At the same time it was the year of the great protests held across the western world inspired by the Greta Thunberg, who became an international icon.

Greta’s kids were driven by intense emotions, with a palingenetic spirit that very often accuses industrial society of being the exclusive cause of a substantial part of the climatic change taking place across the globe, focusing in a virtually exclusive manner on emittances of carbon dioxide as the cause of pollution and the problem of the environment.

However, cases such as the wildfires in Australia should invite us to reflect upon what is still to be understood in the field of environmental studies. And to consider the fact that the real challenge will, first and foremost, be to understand just how much climate change can irrefutably be put down to human activity. Well aware, as the climate dynamics that caused the Australian wildfires demonstrate, that nature by its own constitution has, to paraphrase Fernand Braudel, “long-term historical trends” and that it would be simplistic to imagine that they can be changed.

The invitation is therefore to choose between radical environmentalism and the most extreme negationism by opting for a third way. In other words for a political, ecological and social choice that bears in mind that every battle for the environment must have man at its centre, his prosperity in relation to his environment and his dynamics and the defence of the social groups most at risk from environmental problems as well as the costs of the economic transition. The stimulus therefore is to strengthen the risk prevention mechanism as a response to environmental problems. Man can already do a lot in this way but the lesson is very often not heeded. And the greatest human responsibility in the Australian context does not come from far away but is clearly visible upon a simple consultation of the public accounts of the executive.

Canberra as Athens, Scott Morrison as Alexis Tsipras. In the summer of 2018 Europe mourned its dead in the great fires that ravaged Greece and discovered huge cuts in spending on civil defence carried out in the name of austerity. Today in Australia Morrison’s liberal government is similarly inspired by the dogma of the withdrawal of the state from the economy and society and is planning linear cuts amounting to billions of dollars on public spending, including cuts to funding for crucial fire-fighting services.
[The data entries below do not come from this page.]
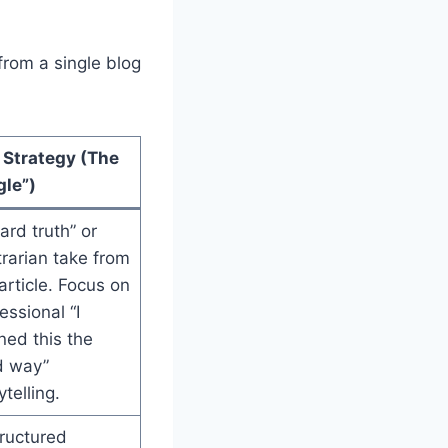
from a single blog
 Strategy (The
gle”)
ard truth” or
rarian take from
article. Focus on
essional “I
ned this the
d way”
ytelling.
ructured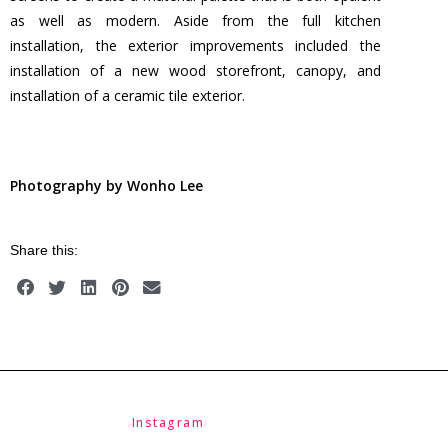
as well as modern. Aside from the full kitchen
installation, the exterior improvements included the
installation of a new wood storefront, canopy, and
installation of a ceramic tile exterior.
Photography by Wonho Lee
Share this:
Instagram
In the last budget New South Wales suffered a cut of 40 million dollars to essential civil defence services impacting both professional and voluntary firefighters, a move that put Morrison, who won the recent general election, under intense scrutiny. The army and the navy were mobilised in order to evacuate members of the public put in danger by the advancing fire but this does not compensate for the demobilisation of front-line emergency services that could have helped fight the wildfires.

Australia has found itself faced with an unprecedented event. An environmental “black swan” of unimaginable proportions, a phenomenon we will have to get used to and face with increasing preparedness given the current acceleration of climate change. While we wait to understand how much man has impacted the millennial changes to the global climate, we could start by preventing damage caused by environmental disasters by not sacrificing on the altar of economic ideology vital and essential services necessary to preserve a unique eco-system like the Australian bush.